--- The data Enclosed Below ---
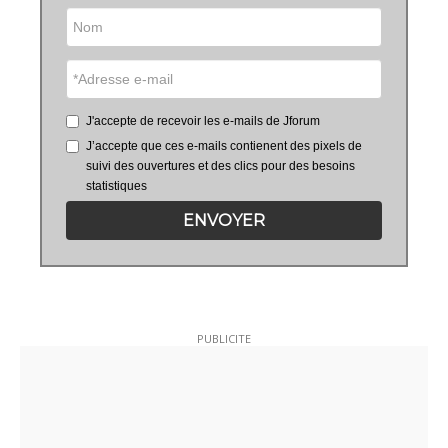
J'accepte de recevoir les e-mails de Jforum
J’accepte que ces e-mails contienent des pixels de
suivi des ouvertures et des clics pour des besoins
statistiques
ENVOYER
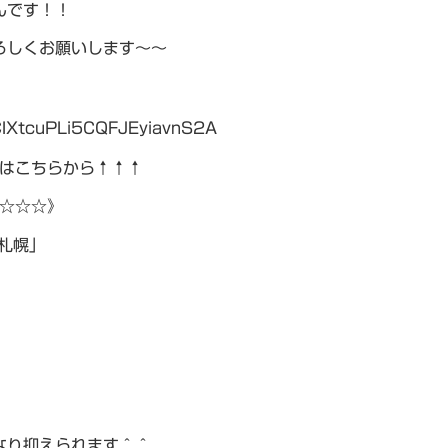
んです！！
ろしくお願いします～～
CIXtcuPLi5CQFJEyiavnS2A
はこちらから↑↑↑
☆☆☆》
東札幌」
なり抑えられます＾＾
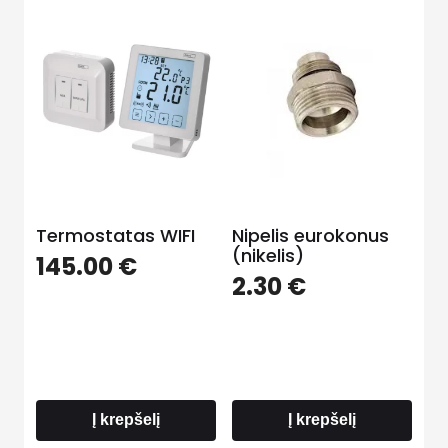
Termostatas WIFI
Nipelis eurokonus
(nikelis)
145.00
€
2.30
€
Į krepšelį
Į krepšelį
--- End of Enclosed The data ---
(Exercise prompt) Please transcribe, word for word, every line from the one containing "J’accepte que ces" through the last line of the records, both included, and leave the pictures out.

(Output of the exercise)
J’accepte que ces e-mails contienent des pixels de
suivi des ouvertures et des clics pour des besoins
statistiques
ENVOYER
んです！！
ろしくお願いします～～
CIXtcuPLi5CQFJEyiavnS2A
はこちらから↑↑↑
☆☆☆》
東札幌」
なり抑えられます＾＾
Termostatas WIFI
Nipelis eurokonus
(nikelis)
145.00
€
2.30
€
Į krepšelį
Į krepšelį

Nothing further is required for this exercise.